# Existing Vending Machine GFCI



## jar546 (May 12, 2016)

What say you in your state?  If you have an old, cord and plug vending machine that has been in the same place for more than 10 years and it needs work, is the electric that supplies it required to be upgraded?   The NEC, section 422.51 required vending machines that are directly wired, as well as those that are cord-and-plug connected, are required to be GFCI protected. 

If the machine requires maintenance or an upgrade like a new PC board, dollar bill collector or credit card reader, etc., or adding UPS in the machine, is the outlet required to meet the 422.51?


----------



## ICE (May 12, 2016)

That's a tricky one..like the chicken and the egg.  If they unplug the machine they can't plug it back in without GFCI protection.  Hardwired...not so much.


----------



## mark handler (May 12, 2016)

If the building wiring is not altered, no
If the building wiring is repaired or altered, yes
There is no permit required to maintain the machine


----------



## fatboy (May 12, 2016)

I would be in the same line of thought as Mark.


----------



## steveray (May 13, 2016)

Interesting.....I think I would go with required, but since there is no permit (cord and plug), it won't happen....

*IBC 105.2 Work exempt from permit. *

Exemptions from permit requirements of this code shall not be deemed to grant authorization for any work to be done in any manner in violation of the provisions of this code or any other laws or ordinances of this jurisdiction.


----------



## mark handler (May 13, 2016)

The problem is where do you stop.
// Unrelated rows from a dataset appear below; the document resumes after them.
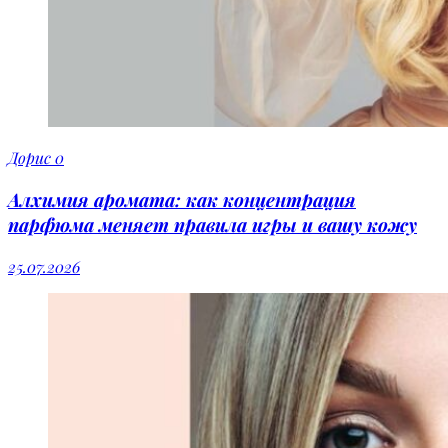
Дорис
0
Алхимия аромата: как концентрация
парфюма меняет правила игры и вашу кожу
25.07.2026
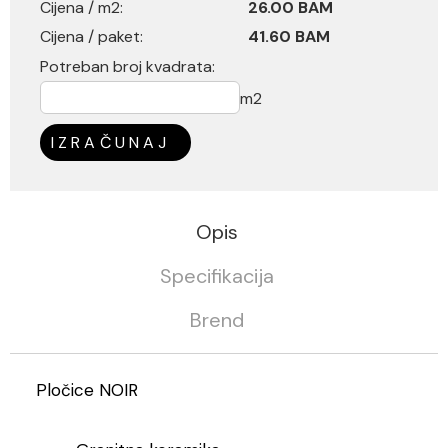
Cijena / m2:
26.00 BAM
Cijena / paket:
41.60 BAM
Potreban broj kvadrata:
m2
IZRAČUNAJ
Opis
Specifikacija
Brend
Pločice NOIR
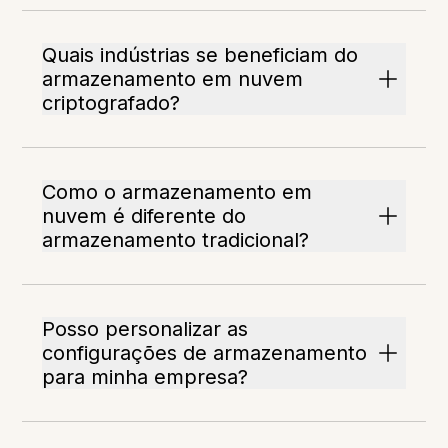
Quais indústrias se beneficiam do
armazenamento em nuvem
criptografado?
Como o armazenamento em
nuvem é diferente do
armazenamento tradicional?
Posso personalizar as
configurações de armazenamento
para minha empresa?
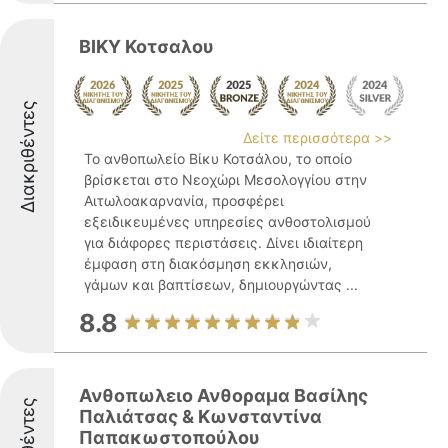
ΒΙΚΥ Κοτσαλου
Διακριθέντες
Δείτε περισσότερα >>
Το ανθοπωλείο Βίκυ Κοτσάλου, το οποίο
βρίσκεται στο Νεοχώρι Μεσολογγίου στην
Αιτωλοακαρνανία, προσφέρει
εξειδικευμένες υπηρεσίες ανθοστολισμού
για διάφορες περιστάσεις. Δίνει ιδιαίτερη
έμφαση στη διακόσμηση εκκλησιών,
γάμων και βαπτίσεων, δημιουργώντας ...
8.8
Ανθοπωλειο Ανθοραμα Βασίλης
Παλιάτσας & Κωνσταντίνα
Παπακωστοπούλου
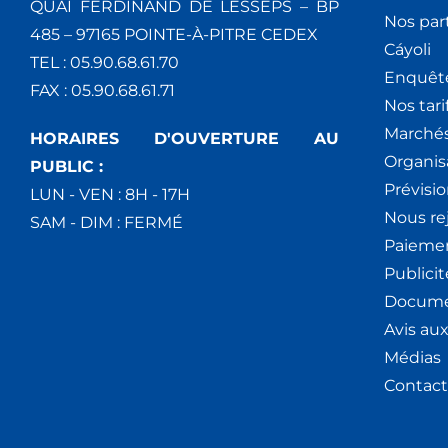
QUAI FERDINAND DE LESSEPS – BP
Nos par
485 – 97165 POINTE-À-PITRE CEDEX
Cáyoli
TEL : 05.90.68.61.70
Enquêt
FAX : 05.90.68.61.71
Nos tari
Marchés
HORAIRES D'OUVERTURE AU
Organis
PUBLIC :
Prévisio
LUN - VEN : 8H - 17H
Nous re
SAM - DIM : FERMÉ
Paiemen
Publici
Docume
Avis au
Médias
Contact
Complete building rewire, just to fix a machine?


----------



## steveray (May 13, 2016)

The way I look at it, you are going to die from eating out of vending machines anyway.....


----------



## snowroski (May 20, 2016)

Perhaps not for us to regulate or require GFCI protection, but, as soon as someone is zapped or injured, everyone is at fault for not providing the protection the code requires.  
But, as a means of CYA, we recommend that GFCI protection is put in place when these things are identified.


----------



## Filthy McNasty (Feb 1, 2017)

Agree with Mark as the NEC isn't retroactive.


----------



## steveray (Feb 13, 2017)

Funny that ICE and I are both "stricter" on this one...


----------



## Pcinspector1 (Feb 13, 2017)

Had't moved it for 10 years, "Wonder if those Cheetos's are still good laying under it?"


----------



## mark handler (Feb 13, 2017)

ICE said:


> That's a tricky one..like the chicken and the egg.  If they unplug the machine they can't plug it back in without GFCI protection.  Hardwired...not so much.


Hardwired...per 2014 NEC (422.51B) you *Shall *use a GFCI Breaker.


----------



## ICE (Feb 13, 2017)

Pcinspector1 said:


> Had't moved it for 10 years, "Wonder if those Cheetos's are still good laying under it?"


Fatboy would say yes.


----------



## linnrg (Feb 13, 2017)

........ could save on on car insurance


----------